Hadîs ve tefsîr âlimlerinden. Tebe-i tâbiîndendir. Çok ibâdet eder, şüphelilere
düşmek korkusuyla mubahların çoğunu terk ederdi. Âdem bin Ebî İyâs'ın diğer bir
ismi (Abdurrahmân) veya (Nahiye) olup künyesi, Ebü'l-Hasen'dir. 132 (m. 749)'de
Horasan'da Merv şehrinde doğup 221 (m. 835)'de, Abbasî halifelerinden Mu'tasım
Billâh'ın halifeliği zamanında Askalân'da vefât etti.
Âdem Askalânî (r.a.) Bağdâd'da yetişmiş olup, orada bir çok zâttan ilim tahsil
etti. Daha sonra, seyahate çıkıp, her birisi birer ilim ve irfan merkezi olan,
Kûfe, Basra, Hicaz, Mısır ve Şam'a gitti. Buralarda büyük âlimler ile görüşüp
onlardan ilim öğrendi ve bir çok hadîs-i şerîf rivâyet etti. Daha sonra
Askalân'a dönüp orada yerleşti. Bu sebeble kendisine Âdem-i Askalânî denir.
Hadîs kitaplarında, bu zâttan başka Âdem bin Ebî İyâs nâmında başka kimse
yoktur. Kendisi, Şu'be bin Haccâc, İbn-i Yûnus, İbn-i Ebî Zi'b, Hammâd bin
Seleme, Leys bin Sa'd ve başka âlimlerden rivâyetlerde bulundu. Kendisinden de,
İmâm-ı Buhârî, İmâm-ı Nesâî, Ebû Dâvûd, İbn-i Mâce, Taberânî, Dârimî, Ebû Zûr'a,
Ebû Hatim ve başka zâtlar rivâyetlerde bulunmuşlardır. Ebû Hatim diyor ki, "Âdem
bin Ebî İyâs, Allahü teâlânın hayırlı kullarından biri olup, sika (güvenilir)

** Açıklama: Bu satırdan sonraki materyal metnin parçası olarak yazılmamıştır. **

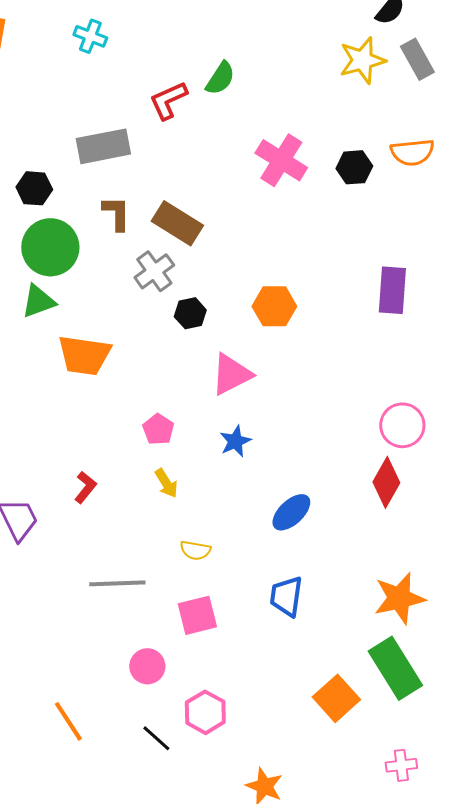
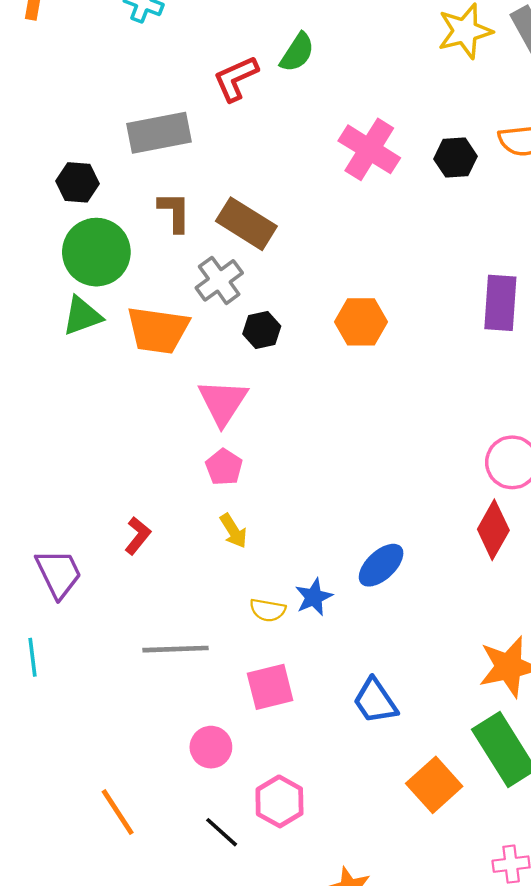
orange trapezoid: (84, 355) -> (158, 330), moved
pink triangle: (231, 374) -> (223, 402), moved, turned -30
blue star: (235, 441) -> (314, 597), moved
blue trapezoid: (286, 596) -> (375, 701), moved, turned -42

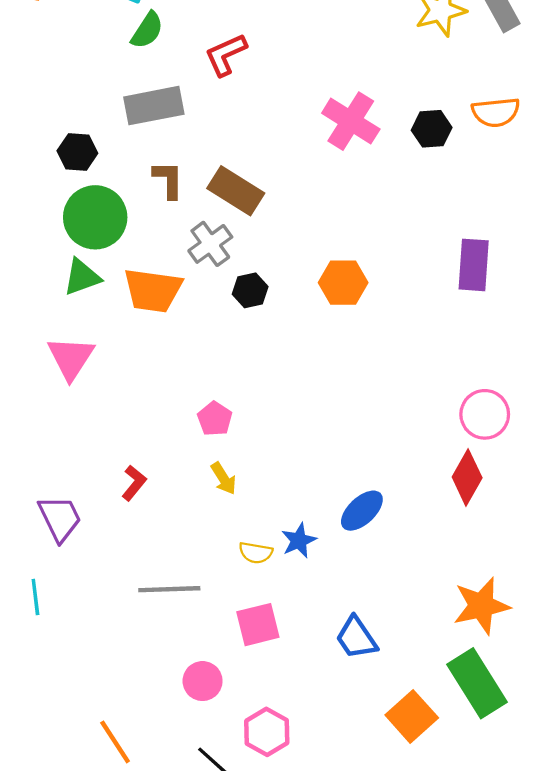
green semicircle: (297, 52) -> (147, 30), moved
pink triangle: (223, 402) -> (71, 358), moved

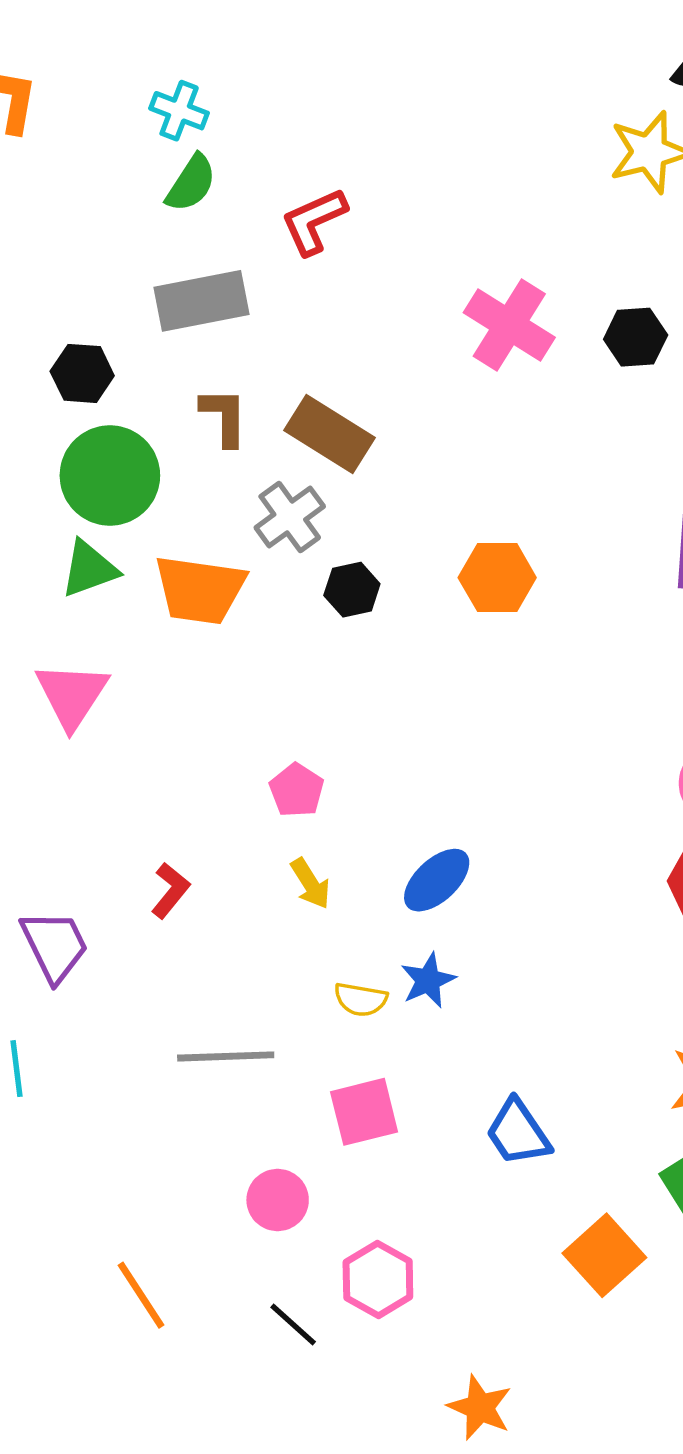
blue ellipse: (362, 511) -> (437, 880), moved

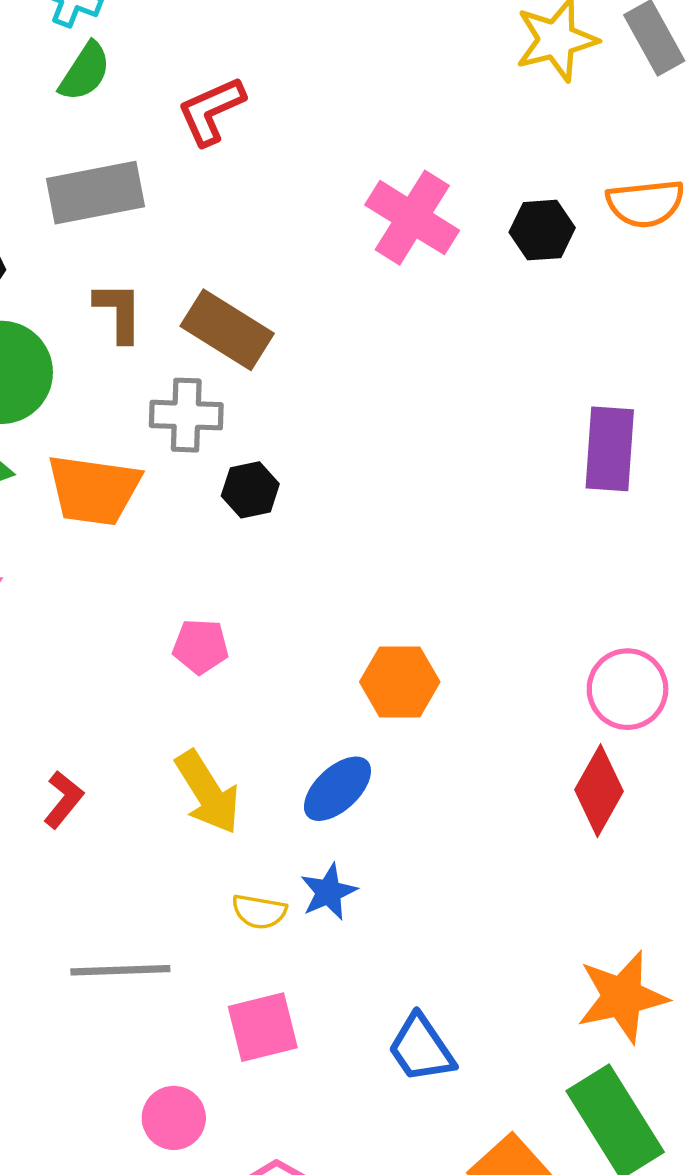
gray cross: (290, 517) -> (186, 415), turned 38
orange hexagon: (497, 578) -> (400, 682), moved
pink pentagon: (297, 790) -> (200, 646), moved, turned -30
yellow arrow: (310, 884) -> (208, 792), size x1.6

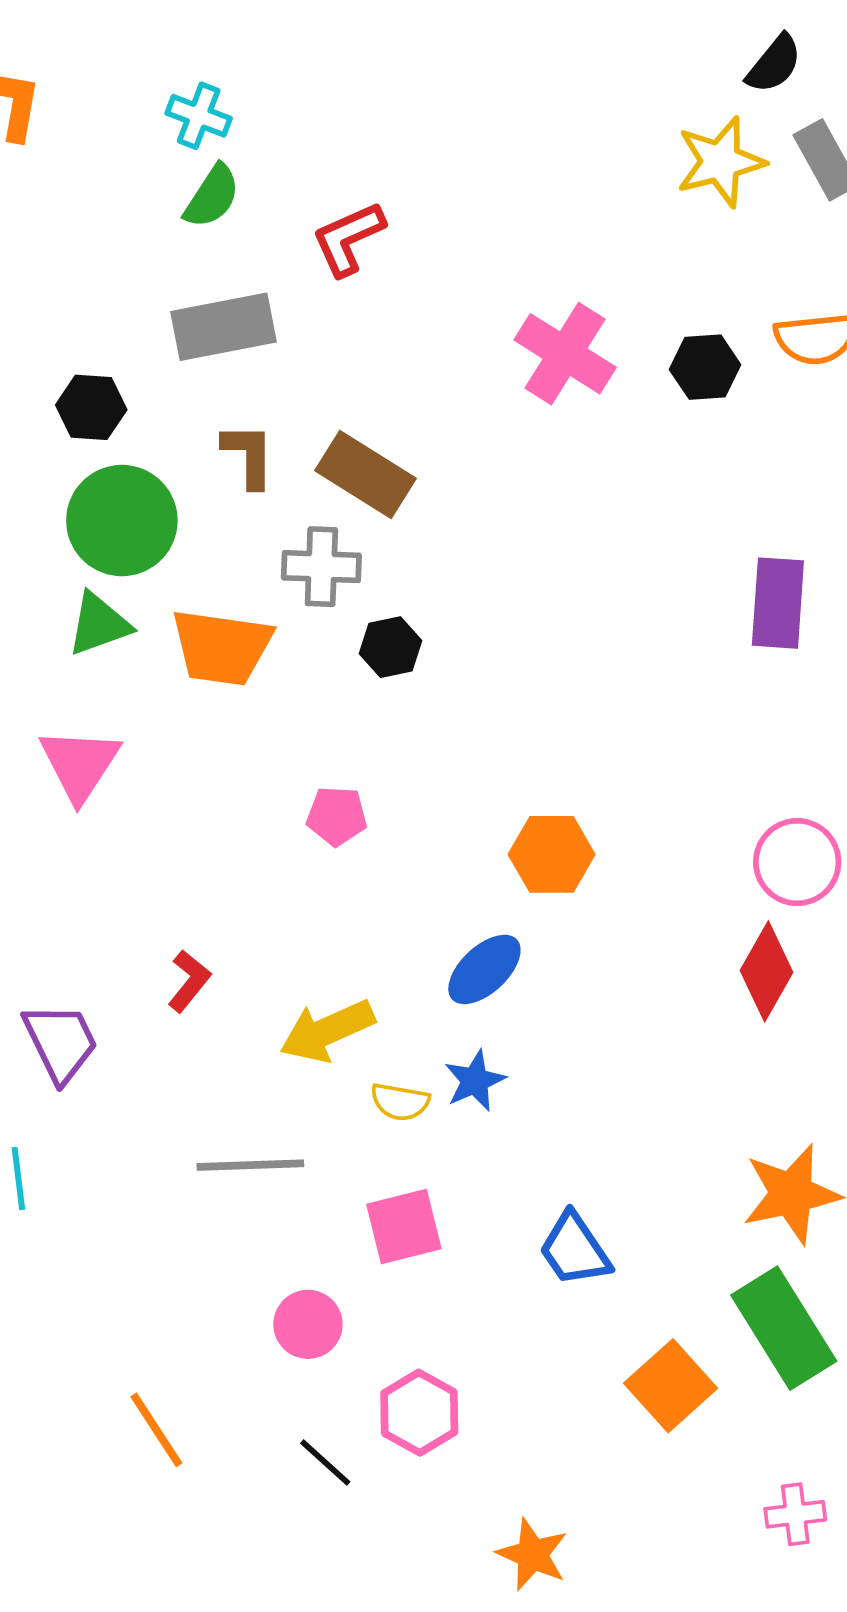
yellow arrow: (208, 792) -> (327, 1031), moved, turned 98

emin ve muteber bir zâttı." İmâm-ı Ahmed bin Hanbel buyuruyor ki: "Şu'be bin
Haccâc'ın huzurunda, dâima hadîs-i şerîf zabtı (dinlediği hadîs-i şerîfleri
yazmak) ile meşgul olan altı zâttan birisi de Âdem bir Ebî İyâs'dır.
Âdem bin Ebî İyâs (r.a.) öğrendiği hadîs-i şerîfleri yazmak suretiyle toplar,
buna çok itinâ gösterirdi. Ve bunun için de kendisine (Verrâk) denirdi. Kendisi
şöyle diyor: "Ben Seri-ul-Hat idim. Ya'nî çok sür'atli yazı yazardım. Şu'be Bin
Haccâc'dan işittiklerimi hemen yazardım ve insanlar da benim yazdıklarımdan
alırlardı."
Muhammed bin Attâb diyor ki: "Adem-i Askalânî'yi ziyârete gittim. Abdullah bin
Sâlih'in size selâmı var" dedim. "Sen, ona benden selâm götürme" dedi. "Niçin?"

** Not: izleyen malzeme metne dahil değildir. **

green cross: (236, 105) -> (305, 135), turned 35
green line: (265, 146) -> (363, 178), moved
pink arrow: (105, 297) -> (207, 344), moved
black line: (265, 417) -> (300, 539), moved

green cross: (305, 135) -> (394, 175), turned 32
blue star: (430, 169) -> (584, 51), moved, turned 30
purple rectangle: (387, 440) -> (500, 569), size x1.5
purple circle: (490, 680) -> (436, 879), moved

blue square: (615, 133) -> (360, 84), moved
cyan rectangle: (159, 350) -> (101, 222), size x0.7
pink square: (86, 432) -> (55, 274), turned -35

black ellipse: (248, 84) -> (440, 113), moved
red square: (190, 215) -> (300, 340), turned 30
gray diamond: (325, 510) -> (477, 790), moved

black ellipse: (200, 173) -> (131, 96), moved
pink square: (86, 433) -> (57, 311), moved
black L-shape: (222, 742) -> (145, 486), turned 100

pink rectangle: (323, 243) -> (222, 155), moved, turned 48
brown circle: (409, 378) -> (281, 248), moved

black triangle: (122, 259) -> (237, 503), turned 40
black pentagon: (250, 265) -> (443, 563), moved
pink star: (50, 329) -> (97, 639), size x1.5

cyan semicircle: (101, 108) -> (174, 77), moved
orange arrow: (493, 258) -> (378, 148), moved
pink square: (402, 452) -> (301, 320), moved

deyince, "O Kur'ân-ı kerîmin mahlûk olduğunu söylüyormuş" dedi. Ben, "O, bu
sözüne pişman olduğunu herkese bildirdi" dedim, "Öyle ise, ona bizim selâmımızı
söyleyebilirsin" buyurdu. "Ben Bağdâd'a gitmek istiyorum bir emriniz var mı?"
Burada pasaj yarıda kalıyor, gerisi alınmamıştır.